A segunda etapa da prova transmontana não foi muito diferente da primeira, a nível de incidências, já que quando o jovem Rafael Rego (Toyota GR Yaris Rally2) começava a pressionar o líder Rúben Rodrigues e a diferença entre ambos caía para 1.4s, aquele último furava, cedendo 3 minutos. A partir daí, o piloto da Auto Açoreana Racing apenas teria que manter o seu ritmo até final e não cometer erros, face à distância confortável que o separava de Ricardo Teodósio. Em simultâneo, João Barros, que vinha a fazer um rali em bom nível (era quarto classificado) teve uma ligeira saída de estrada, na sequência da qual danificou o radiador do Skoda Fabia RS Rally2, sendo forçado a desistir. Pelo caminho, e logo no troço de abertura do dia, também já ficara Paulo Neto (Skoda Fabia RS Rally2), devido a problemas mecânicos.

Com os dois primeiros lugares praticamente definidos, restou seguir a disputa de segundos entre o terceiro, Guilherme Meireles (Skoda Fabia Rally2 Evo), cuja evolução prossegue em excelente ritmo, e os quarto e quinto classificados, respetivamente José Pedro Fontes (Lancia Ypsilon Rally2) e Pedro Meireles (Skoda Fabia RS Rally2), que na super-especial do dia anterior cedera 30 minutos ao ficar com a caixa de velocidades encravada. Se Guilherme tinha como objetivo defender o último lugar no pódio, o seu tio Pedro procuraria chegar-se a Fontes. “Mesmo sem o furo de ontem, não tínhamos carro para andar mais rápido, ao contrário do dia de hoje. Fica a aprendizagem que levamos daqui em relação ao carro”, sublinhava o piloto do Lancia Ypsilon Rally2. Contudo, o “top 5” manteve-se e depois do percalço sofrido na noite de sábado, quando ficou atolado numa rotunda da super-especial, perdendo 2 minutos, Pedro Almeida (Toyota GR Yaris Rally2) teve a magra consolação de ter concluído o rali em sexto.

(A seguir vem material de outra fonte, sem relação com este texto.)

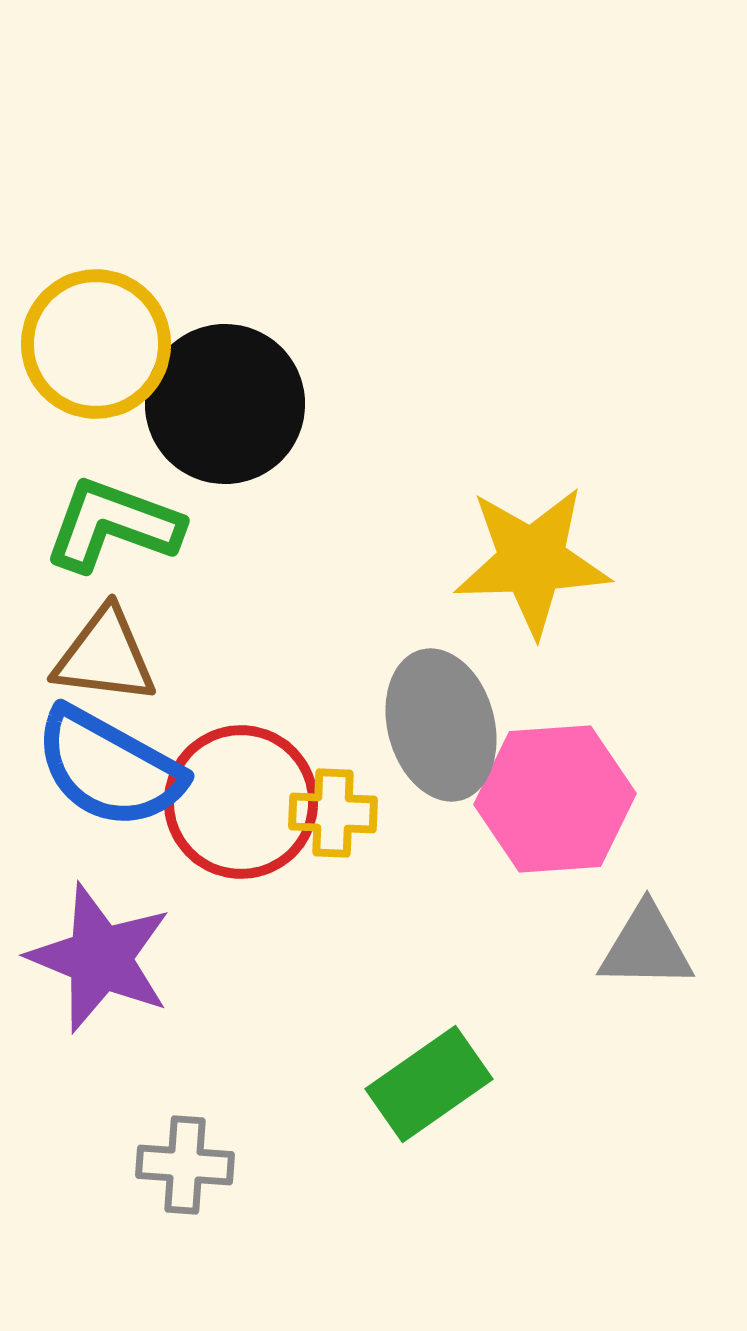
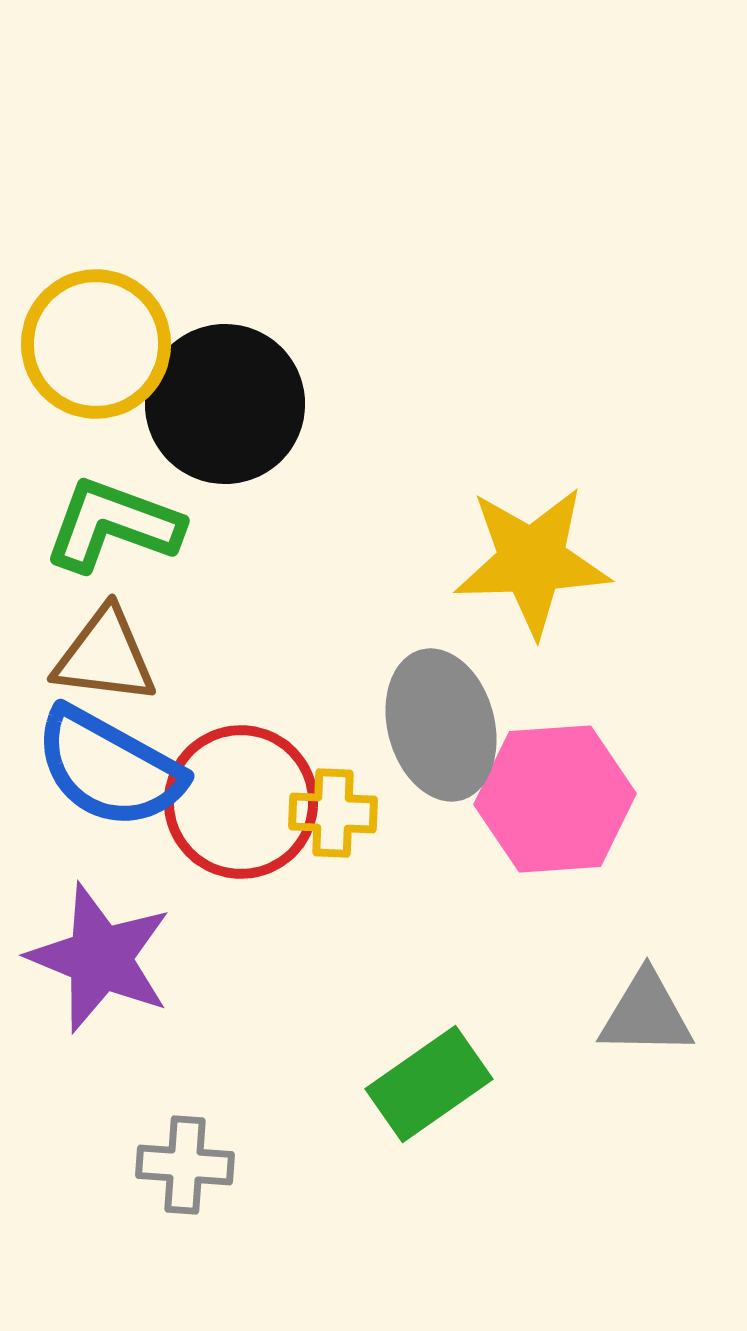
gray triangle: moved 67 px down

Nas duas rodas motrizes (2RM), João Rodrigues (Peugeot 208 Rally4) assinou outra exibição “de luxo”, ao liderar da primeira à última classificativa, tal como já sucedera na prova anterior [Rali Madeira]. A discussão do segundo lugar teve outra história, sobretudo a partir do momento em que Hélder Miranda (Peugeot 208 Rally4) capotou no primeiro troço do dia, quando procurava consolidar a sua posição. Anton Korzun (Peugeot 208 Rally4) e Pedro Silva (Lancia Ypsilon Rally4) discutiram segundo a segundo até o ucraniano, na antepenúltima “especial”, ser forçado a desistir, devido a uma saída de estrada. Contudo, tanto o terceiro como o quinto lugar estavam presos por escassas diferenças, entre Luís Caetano (Renault Clio Rally5) e Nuno Coelho (Peugeot 208 Rally4) e Afonso Santos (Peugeot 208 Rally4) e Rafael Cardeira (Peugeot 208 Rally4). No último troço, Caetano segurou a terceira posição, tal como Coelho a quarta e Cardeira subiu um lugar (foi quinto), por troca com Santos.

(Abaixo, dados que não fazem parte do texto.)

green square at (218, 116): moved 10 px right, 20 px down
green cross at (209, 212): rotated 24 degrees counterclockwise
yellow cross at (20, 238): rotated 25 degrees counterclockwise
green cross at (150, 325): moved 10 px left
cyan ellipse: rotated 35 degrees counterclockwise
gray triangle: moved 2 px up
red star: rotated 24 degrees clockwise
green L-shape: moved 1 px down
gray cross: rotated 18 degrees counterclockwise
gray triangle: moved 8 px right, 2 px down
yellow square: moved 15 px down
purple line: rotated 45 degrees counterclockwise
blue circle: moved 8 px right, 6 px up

Mário Matias (Peugeot 208 Rally6) estreou-se a vencer no FPAK Júnior Team, depois de primar pela regularidade, assumindo o comando, que não mais largaria, quando, a quatro troços do final, Guilherme Nunes (Peugeot 208 Rally6) furou, perdendo mais de 7 minutos e caiu para terceiro. Nessa altura já Ricardo Soares (Peugeot 208 Rally6) abandonara, por avaria. Leandro Costa (Peugeot 208 Rally4) andou sempre nos lugares do pódio e o segundo lugar final premiou o seu andamento, enquanto Francisco Fontes (Lancia Ypsilon Rally6) saiu de estrada na oitava das dez “especiais”. José Coelho Lima (Lancia Ypsilon Rally6), que regressou em super-rali, fechou a tabela classificativa.

A próxima jornada do Campeonato de Portugal de Ralis, e sexta das oito pontuáveis, será o Rally Casinos do Algarve, a 2 e 3 de outubro próximo.